Errno::ENOMEM (Not enough space):
/vendor/plugins/thinking-sphinx/lib/thinking_sphinx/active_record/
delta.rb:75:in `system'
/vendor/plugins/thinking-sphinx/lib/thinking_sphinx/active_record/
delta.rb:75:in `index_delta'
/opt/csw/lib/ruby/gems/1.8/gems/activerecord-2.0.2/lib/
active_record/callbacks.rb:307:in `send'
/opt/csw/lib/ruby/gems/1.8/gems/activerecord-2.0.2/lib/
active_record/callbacks.rb:307:in `callback'
/opt/csw/lib/ruby/gems/1.8/gems/activerecord-2.0.2/lib/
active_record/callbacks.rb:304:in `each'
/opt/csw/lib/ruby/gems/1.8/gems/activerecord-2.0.2/lib/
active_record/callbacks.rb:304:in `callback'
/vendor/plugins/thinking-sphinx/lib/thinking_sphinx/active_record/
delta.rb:32:in `save'
/app/controllers/account_controller.rb:229:in `article'
/opt/csw/lib/ruby/gems/1.8/gems/actionpack-2.0.2/lib/
action_controller/base.rb:1158:in `send'
/opt/csw/lib/ruby/gems/1.8/gems/actionpack-2.0.2/lib/
action_controller/base.rb:1158:in `perform_action_without_filters'

mhodgson

unread,
May 13, 2008, 9:55:28 AM5/13/08
to Thinking Sphinx
I guess the server was actually running out of memory. I feel like the
indexer system call should be rescued in production to avoid these
kinds of things. If I'm not mistaken, not having the deltas updated
isn't the end of the world and our users certainly would rather see
the page than an error message. I really don't know a ton about this
yet though so I'd love to hear other people's thoughts

Pat Allan

unread,
May 14, 2008, 11:14:08 PM5/14/08
to thinkin...@googlegroups.com
I guess my one concern with adding in a catch for an ENOMEM error is
that it's not really a Sphinx issue - it's a system issue. I don't
know if a plugin be expected to handle that...

--
Pat

mhodgson

unread,
May 17, 2008, 12:00:18 AM5/17/08
to Thinking Sphinx
I can understand that. I'm still a little concerned that I was
consistently getting this error. I *did* have enough memory available
given the 64MB limit imposed by the configuration. I think what may
happen is that during high traffic periods the plugin tries to launch
a number of indexer instances. Just a hunch though, I actually disable
deltas since I could get rid of this error.
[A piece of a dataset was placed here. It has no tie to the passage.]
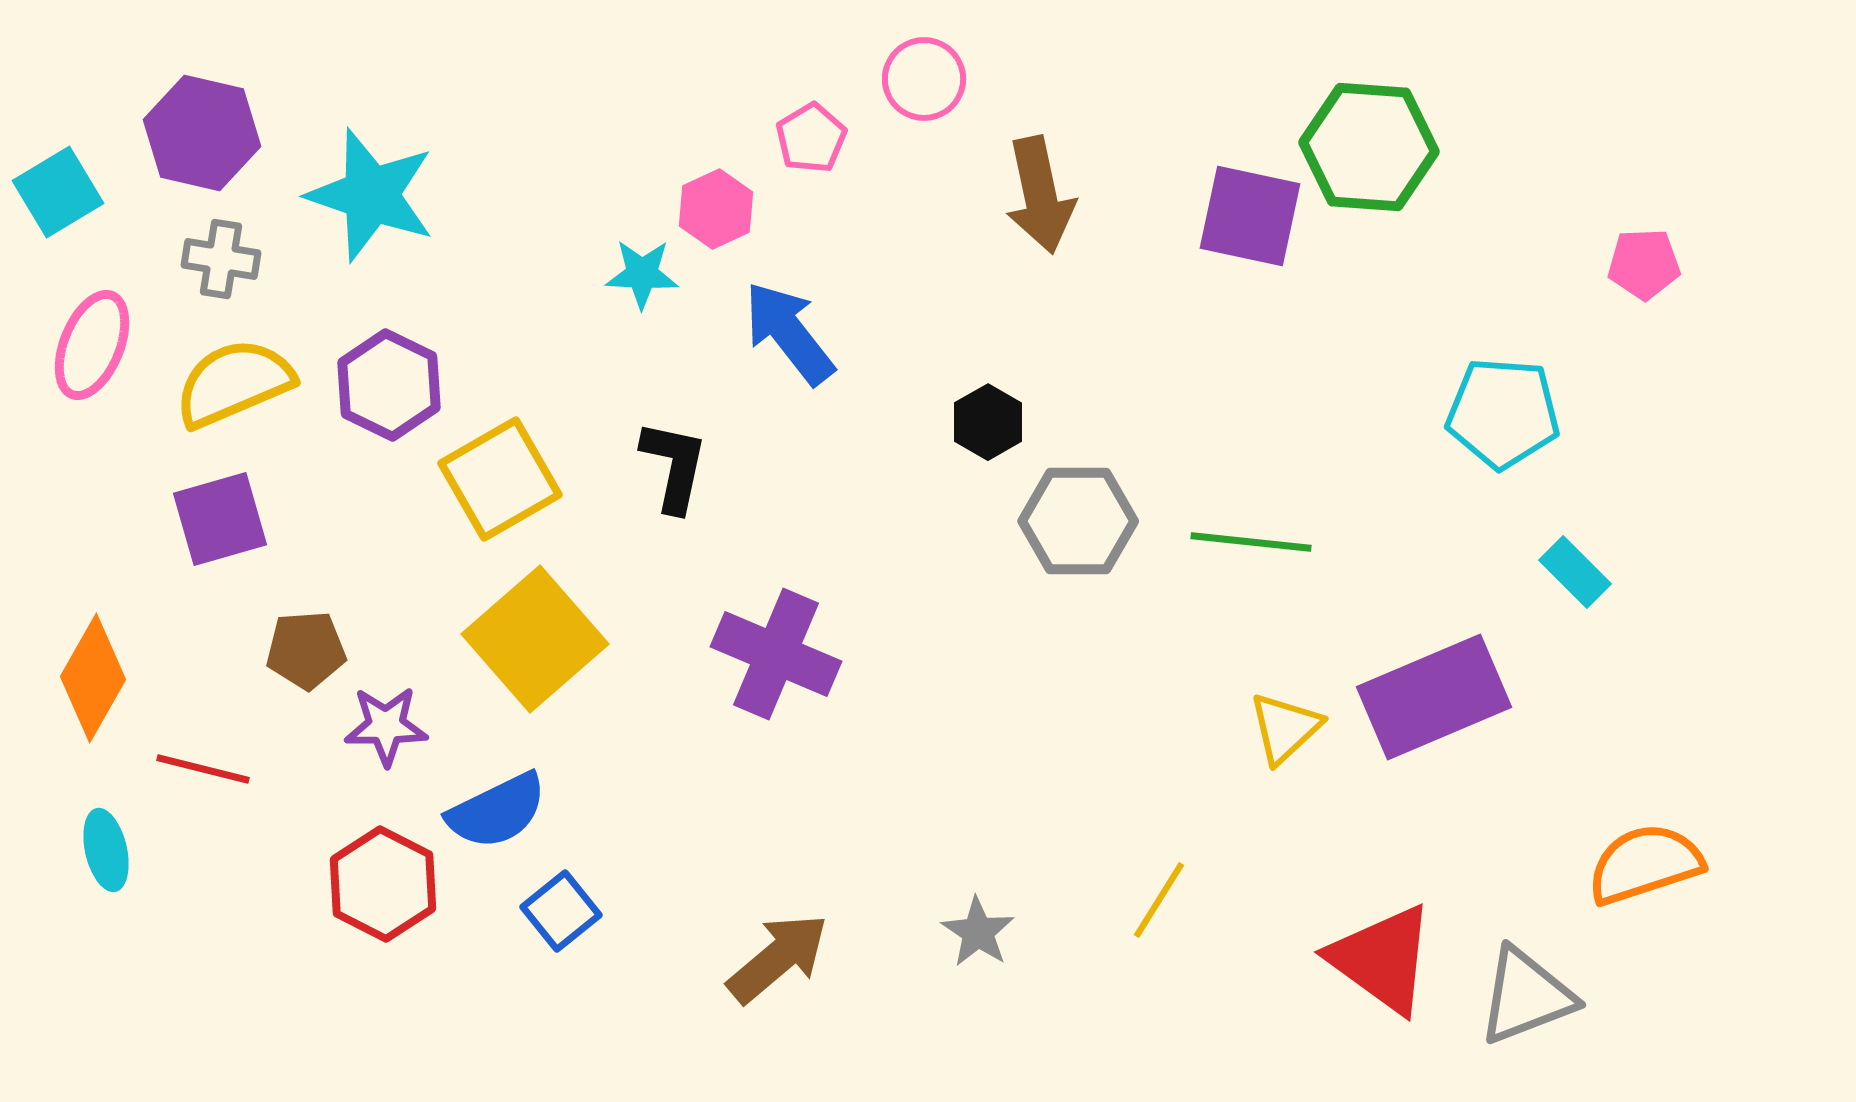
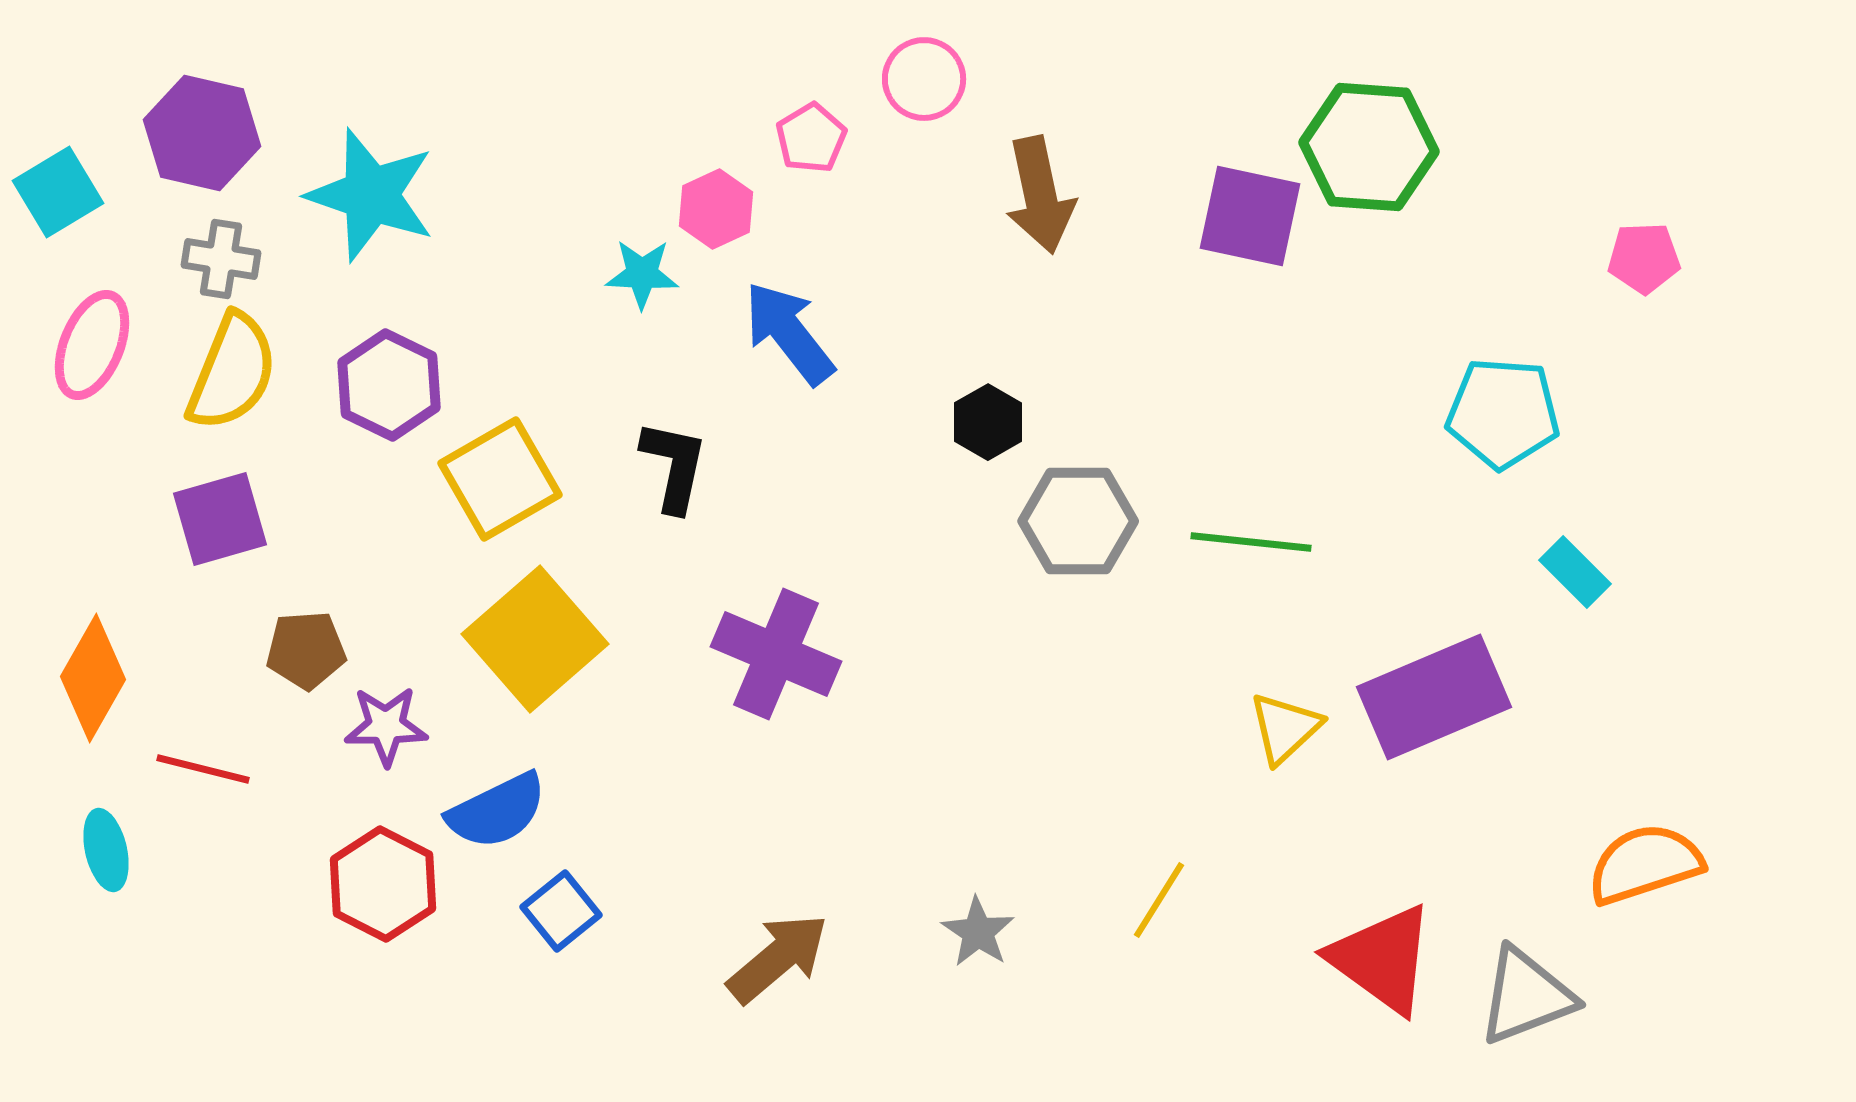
pink pentagon at (1644, 264): moved 6 px up
yellow semicircle at (234, 383): moved 2 px left, 11 px up; rotated 135 degrees clockwise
Any thoughts? I guess a different solution could be to run the delta
indexer with cron as well (just much more frequently).

-Matt

Pat Allan

unread,
May 17, 2008, 3:22:01 AM5/17/08
to thinkin...@googlegroups.com
On 17/05/2008, at 2:00 PM, mhodgson wrote:
> I can understand that. I'm still a little concerned that I was
> consistently getting this error. I *did* have enough memory available
> given the 64MB limit imposed by the configuration. I think what may
> happen is that during high traffic periods the plugin tries to launch
> a number of indexer instances. Just a hunch though, I actually disable
> deltas since I could get rid of this error.

Yeah, that makes sense - for every save, a new indexer instance will
fire up. I've been wanting to shift this off into a thread, or ideally
something that hooks into either background-job or backgroundrb if
either is available. If anyone's familiar with either, would love a
patch :)

Otherwise I'll get around to it at some point - unfortunately things
are pretty hectic for me at the moment (preparing to head over to the
US for RailsConf as the start of a round-the-world trip), so can't
provide a timeline as to when I'll have that fix ready.

> Any thoughts? I guess a different solution could be to run the delta
> indexer with cron as well (just much more frequently).

If you were running a delta index regularly, could just run the full
index too? Of course, depends how much load that'll put the server
under, though.

Cheers

--
Pat

jae...@gmail.com

unread,
May 20, 2008, 12:52:31 PM5/20/08
to Thinking Sphinx
well, I am also interested on this matter.

presumably, we can implement delta as follow.
(I am not sure which one is better..)

1. just use thinking sphinx way of delta
2. improved background delta processing
- well, quick and dirty fix would be just setting up cron job so
that only one delta indexer is running.
- obviously, there will be slight lagging with "real" time.
3. soft delta
- just do main indexing (along with update sphinx call for dirty
out the updated index)
- when querying sphinx, do a sphinx query on main index, PLUS do
regular "%a%" sql query on incremental data (delta). then merge the
search result.
- this might be complex and UGLY since we need to generate SQL
syntax for RDB model, which is equivalent to sphinx query.
- but this will free you from "delta" indexing.
- there hardly be lagging with "real" time, soft delta may be slow

for now, I would recommend 2 as quick and dirty fix.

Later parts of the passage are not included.